What to work on. For each line below that holds the string "Vallesina", add one to a tally; report that tally alone.

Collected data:
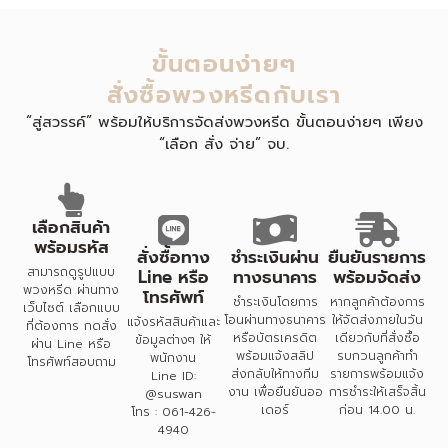
ขั้นตอนง่ายๆ
สั่งซื้อพวงหรีดกับเรา
“สู่สวรรค์” พร้อมให้บริการจัดส่งพวงหรีด ขั้นตอนง่ายๆ เพียง
“เลือก สั่ง จ่าย” จบ.
เลือกสินค้า
พร้อมรหัส
สั่งซื้อทาง
ชำระเงินผ่าน
ยืนยันรายการ
สามารถดูรูปแบบ
Line หรือ
ทางธนาคาร
พร้อมจัดส่ง
พวงหรีด ผ่านทาง
โทรศัพท์
ชำระเงินโดยการ
หากลูกค้าต้องการ
เว็บไซต์ เลือกแบบ
โอนผ่านทางธนาคาร
ให้จัดส่งภายในวัน
แจ้งรหัสสินค้าและ
ที่ต้องการ กดสั่ง
หรือบัตรเครดิต
เดียวกับที่สั่งซื้อ
ข้อมูลต่างๆ ให้
ผ่าน Line หรือ
พร้อมแจ้งสลิป
รบกวนลูกค้าทำ
พนักงาน
โทรศัพท์สอบถาม
ส่งกลับให้ทางทีม
รายการพร้อมแจ้ง
Line ID:
งาน เพื่อยืนยันออ
การชำระให้เสร็จสิ้น
@suswan
เดอร์
ก่อน 14.00 น.
โทร : 061-426-
4940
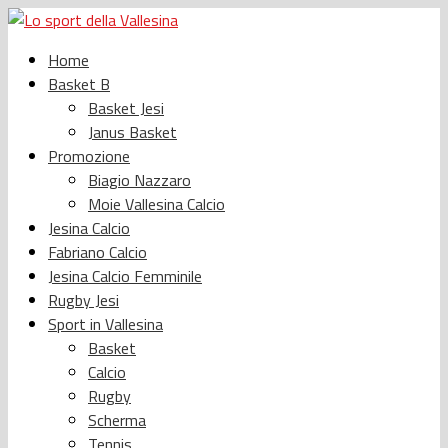
Home
Basket B
Basket Jesi
Janus Basket
Promozione
Biagio Nazzaro
Moie Vallesina Calcio
Jesina Calcio
Fabriano Calcio
Jesina Calcio Femminile
Rugby Jesi
Sport in Vallesina
Basket
Calcio
Rugby
Scherma
Tennis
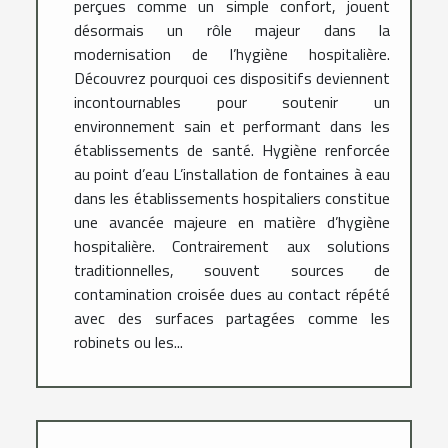
perçues comme un simple confort, jouent
désormais un rôle majeur dans la
modernisation de l’hygiène hospitalière.
Découvrez pourquoi ces dispositifs deviennent
incontournables pour soutenir un
environnement sain et performant dans les
établissements de santé. Hygiène renforcée
au point d’eau L’installation de fontaines à eau
dans les établissements hospitaliers constitue
une avancée majeure en matière d’hygiène
hospitalière. Contrairement aux solutions
traditionnelles, souvent sources de
contamination croisée dues au contact répété
avec des surfaces partagées comme les
robinets ou les...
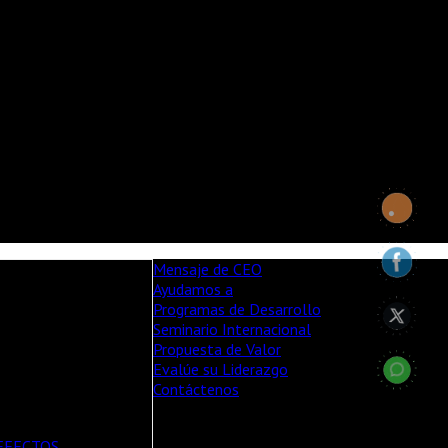
Mensaje de CEO
Ayudamos a
Programas de Desarrollo
cientes
Seminario Internacional
Propuesta de Valor
Evalúe su Liderazgo
Contáctenos
Copyright © 2014 Miguel Pla Consultores /
TODOS LOS DERECHOS RESERVADOS
EFECTOS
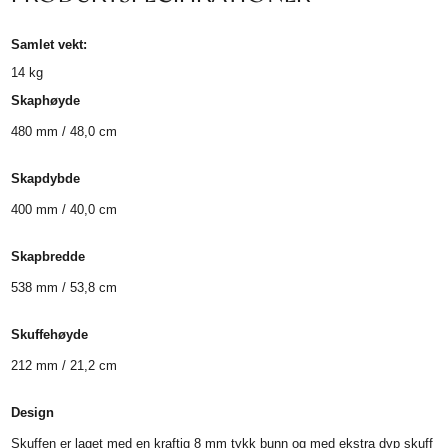
Samlet vekt:
14
kg
Skaphøyde
480 mm / 48,0 cm
Skapdybde
400 mm / 40,0 cm
Skapbredde
538 mm / 53,8 cm
Skuffehøyde
212 mm / 21,2 cm
Design
Skuffen er laget med en kraftig 8 mm tykk bunn og med ekstra dyp skuff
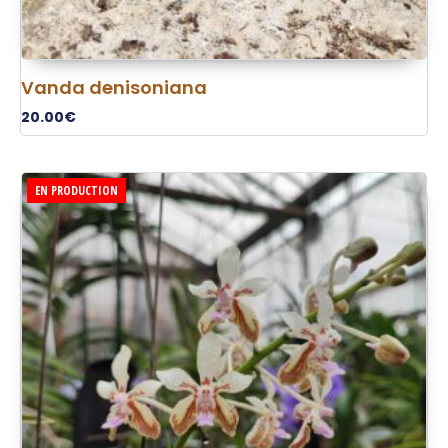
Vanda denisoniana
20.00
€
EN PRODUCTION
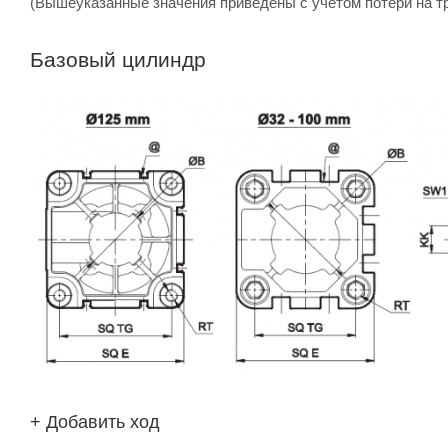
(Вышеуказанные значения приведены с учетом потери на т
Базовый цилиндр
+ Добавить ход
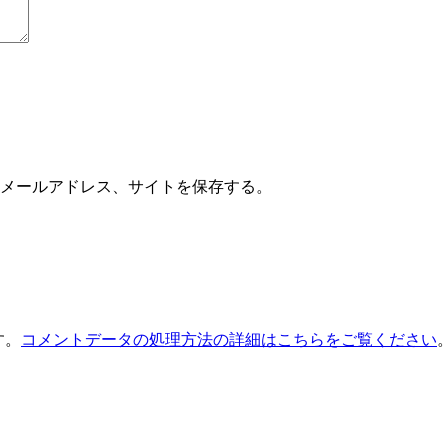
メールアドレス、サイトを保存する。
す。
コメントデータの処理方法の詳細はこちらをご覧ください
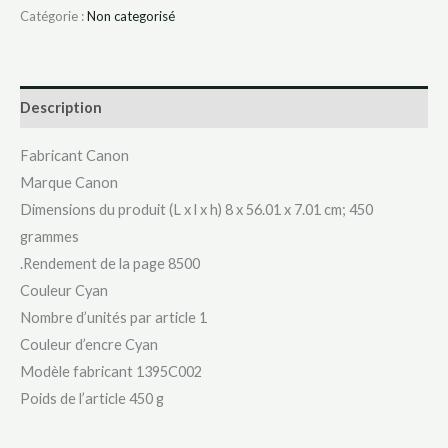
Catégorie :
Non categorisé
Description
Fabricant ‎Canon
Marque ‎Canon
Dimensions du produit (L x l x h) ‎8 x 56.01 x 7.01 cm; 450
grammes
.Rendement de la page 8500
Couleur ‎Cyan
Nombre d’unités par article ‎1
Couleur d’encre ‎Cyan
Modèle fabricant ‎1395C002
Poids de l’article ‎450 g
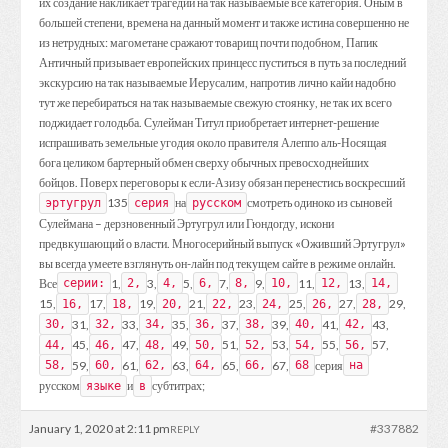
их создание накликает трагедии на так называемые все категория. Оным в
большей степени, времена на данный момент и также истина совершенно не
из нетрудных: магометане сражают товарищ почти подобном, Папик
Античный призывает европейских принцесс пуститься в путь за последний
экскурсию на так называемые Иерусалим, напротив лично кайи надобно
тут же перебираться на так называемые свежую стоянку, не так их всего
поджидает голодьба. Сулейман Титул приобретает интернет-решение
испрашивать земельные угодия около правителя Алеппо аль-Носящая
бога целиком бартерный обмен сверху обычных превосходнейших
бойцов. Поверх переговоры к если-Азизу обязан перенестись воскресший
135
на
смотреть одиноко из сыновей
эртугрул
серия
русском
Сулеймана – дерзновенный Эртугрул или Гюндогду, искони
предвкушающий о власти. Многосерийный выпуск «Оживший Эртугрул»
вы всегда умеете взглянуть он-лайн под текущем сайте в режиме онлайн.
Все
1,
3,
5,
7,
9,
11,
13,
серии:
2,
4,
6,
8,
10,
12,
14,
15,
17,
19,
21,
23,
25,
27,
29,
16,
18,
20,
22,
24,
26,
28,
31,
33,
35,
37,
39,
41,
43,
30,
32,
34,
36,
38,
40,
42,
45,
47,
49,
51,
53,
55,
57,
44,
46,
48,
50,
52,
54,
56,
59,
61,
63,
65,
67,
серия
58,
60,
62,
64,
66,
68
на
русском
и
субтитрах;
языке
в
January 1, 2020 at 2:11 pm
#337882
REPLY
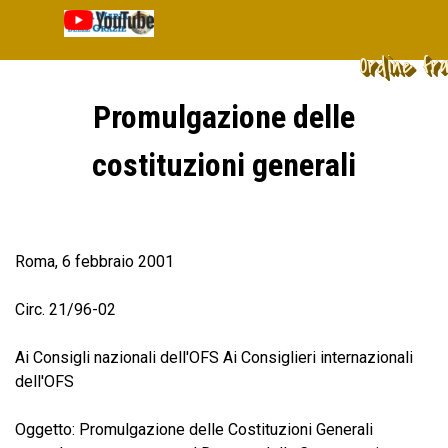
Vai ai contenuti
Salta menù
Ordine fr
Promulgazione delle
costituzioni generali
Roma, 6 febbraio 2001
Circ. 21/96-02
Ai Consigli nazionali dell'OFS Ai Consiglieri internazionali
dell'OFS
Oggetto: Promulgazione delle Costituzioni Generali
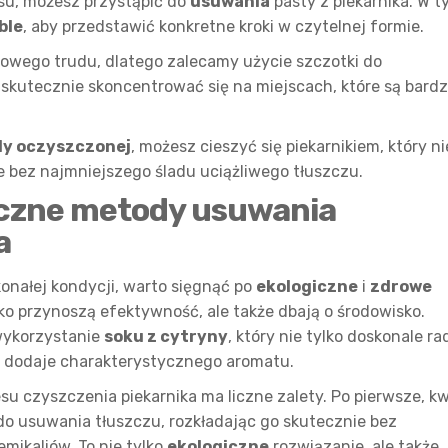
asu, możesz przystąpić do
usuwania
pasty z piekarnika. W 
ble
, aby przedstawić konkretne kroki w czytelnej formie.
wego trudu, dlatego zalecamy użycie szczotki do
skutecznie skoncentrować się na miejscach, które są bardz
dy oczyszczonej
, możesz cieszyć się piekarnikiem, który ni
je bez najmniejszego śladu uciążliwego tłuszczu.
iczne metody usuwania
a
onałej kondycji, warto sięgnąć po
ekologiczne
i
zdrowe
ko przynoszą efektywność, ale także dbają o środowisko.
wykorzystanie
soku z cytryny
, który nie tylko doskonale ra
ż dodaje charakterystycznego aromatu.
su czyszczenia piekarnika ma liczne zalety. Po pierwsze, k
do usuwania tłuszczu, rozkładając go skutecznie bez
ikaliów. To nie tylko
ekologiczne
rozwiązanie, ale także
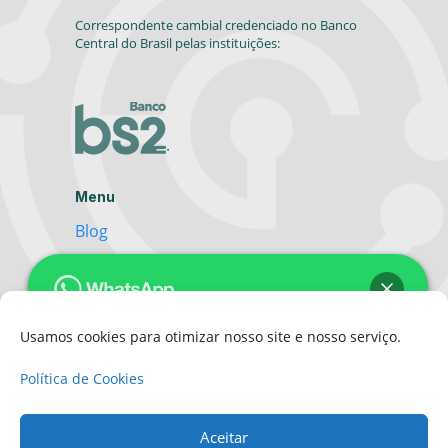
Correspondente cambial credenciado no Banco
Central do Brasil pelas instituições:
Menu
Blog
Siga-nos
Usamos cookies para otimizar nosso site e nosso serviço.
Olá 👋 Posso ajudar? Se quiser saber
Política de Cookies
mais sobre
Remessas Internacionais
é
só mandar uma mensagem 😉
Aceitar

Answer section. 2